Required Secondary Reading:
Ancient Greece: A Political, Social and Cultural History, ed. by Sarah B. Pomeroy, Stanley M. Burstein, Walter Donlan, and Jennifer Tolbert Roberts. 3rd ed. Oxford, 2012.
Herodotus, Histories, trans. by Aubrey De Selincourt (many editions of this translation are available, it is the classic one); The Landmark Herodotus, ed. Robert B. Strassler (this edition contains excellent maps, explanatory essays, and appendices).
The Landmark Thucydides, ed. by Robert B. Strassler (this edition contains excellent maps, explanatory essays, and appendices).
Aristophanes: Translations by Jeffrey Henderson are available in many editions, including those by Focus Publishing (www.pullins.com). These translations are the funniest that I have encountered – be wary of archaic or British translations. Humor is culturally specific and hard to translate.
Plato and Xenophon: The Trials of Socrates: Six Classic Texts, ed. by C. D. C. Reeve. This edition includes as well a translation of Aristophanes’ Clouds and several of Plato’s dialogues about the trial and death of Socrates.
Aeschylus and Euripides: Try to find a modern edition (within the last 15 years). For Euripides, Oxford University Press has an inexpensive new series of translations, ed. by J. Morwood.
Course Requirements: 1 ten-page paper on the topic of your choice—but the topic must be approved by me (20%); Blackboard assignments connected to your research paper (20%); 1 mid-term (30%) and 1 final exam (30%).
Schedule of Readings and Lectures
* NOTE: All reading assignments must be completed in advance of the week to which they are assigned.
Week 1 (1/18) Introduction to course and the Writing In the Disciplines Core
Recommended reading in advance of class: Ancient Greece: A Political, Social and Cultural History pp. 102–153
Week 2 (1/25) From Tyranny to Democracy
Reading assignment: Ancient Greece pp. 154–207; Thucydides VI. 54–59
Week 3 (2/1) The Birth of History and Tragedy (with background on epic and lyric poetry)
Reading assignment: Selections from Herodotus: The story of Croesus (Book 1.1–91); Aeschylus, Persians; Ancient Greece pp. 207–231
Week 4 (2/8) Themistocles and Persian Wars
Reading assignment: Selections from Herodotus: the Persian Wars (6.102–117, 7.201–233, and 8.40–97); Ancient Greece pp. 207–231 (reread/review)
Week 5 (2/15) Athenian Empire
Reading assignment: Ancient Greece pp. 232–276; C. W. Blackwell, “Introduction to Athenian Democracy” (via Center for Hellenic Studies, Athenian Law)

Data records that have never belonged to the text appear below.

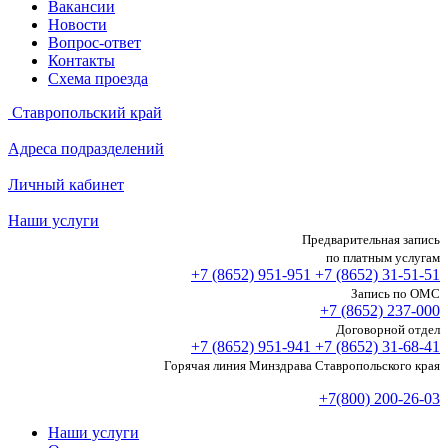
Вакансии
Новости
Вопрос-ответ
Контакты
Схема проезда
Ставропольский край
Адреса подразделений
Личный кабинет
Наши услуги
Предварительная запись
по платным услугам
+7 (8652)
951-951
+7 (8652)
31-51-51
Запись по ОМС
+7 (8652)
237-000
Договорной отдел
+7 (8652)
951-941
+7 (8652)
31-68-41
Горячая линия Минздрава Ставропольского края
+7(800) 200-26-03
Наши услуги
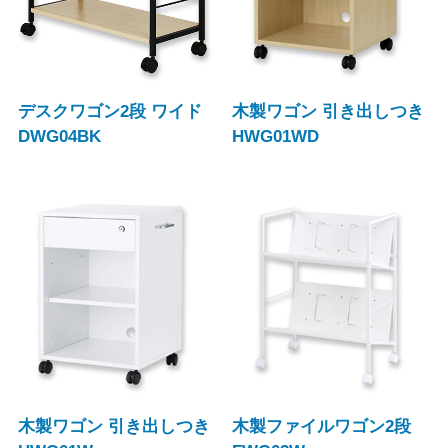
デスクワゴン2段 ワイド
木製ワゴン 引き出しつき
DWG04BK
HWG01WD
木製ワゴン 引き出しつき
木製ファイルワゴン2段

Week 6 (2/22) Pericles, Radical democracy and the court system
Reading assignment: Aristophanes, Wasps; Lysias, On the Murder of Eratosthenes; V. Bers and A. Lanni, “An Introduction to the Athenian Legal System” (via Center for Hellenic Studies, Athenian Law)
Week 7 (3/1) Midterm
Week 8 (3/8) Athenian art and architecture on the cusp of the Peloponnesian Wars
Reading assignment: Ancient Greece pp. 277–360
Blackboard Assignment: Formulation of paper topics and thesis argument
Week 9 SPRING BREAK
Week 10 (3/22) Peloponnesian Wars
Reading assignment: Aristophanes, Acharnians; Sophocles, Oedipus Tyrannos; Selections from Thucydides (1.1–45, 2.34–54, 3.82–83, 5.84–116)
Blackboard Assignment: Primary sources
Week 11 (3/29) Sicilian Expedition I
Reading assignment: Selections from Thucydides (books 6–7, narrating the Sicilian Expedition)
Blackboard Assignment: Secondary sources and Bibliography
Week 12 (4/5) Sicilian Expedition II: Comic and Tragic responses to war
Reading assignment: Euripides, Trojan Women
Recommended: Aristophanes, Lysistrata
Blackboard Assignment: Conclusion and thesis argument revisited
Week 13 (4/12) Defeat by Sparta and its aftermath; Writing Workshop
Reading assignment: Review Ancient Greece pp. 349–360 and read 360–367.
* first draft of paper due
Week 14 (4/19) Intellectual and literary trends at the end of the fifth century BCE
Reading assignment: Aristophanes, Clouds; Plato, Apology of Socrates; Xenophon, Apology of Socrates
Week 15 (4/26) The Death of Socrates; Writing Workshop
Reading assignment: Plato, selections from the Phaedo (In The Trials of Socrates: Six Classic Texts, ed. by C. D. C. Reeve and also on Blackboard)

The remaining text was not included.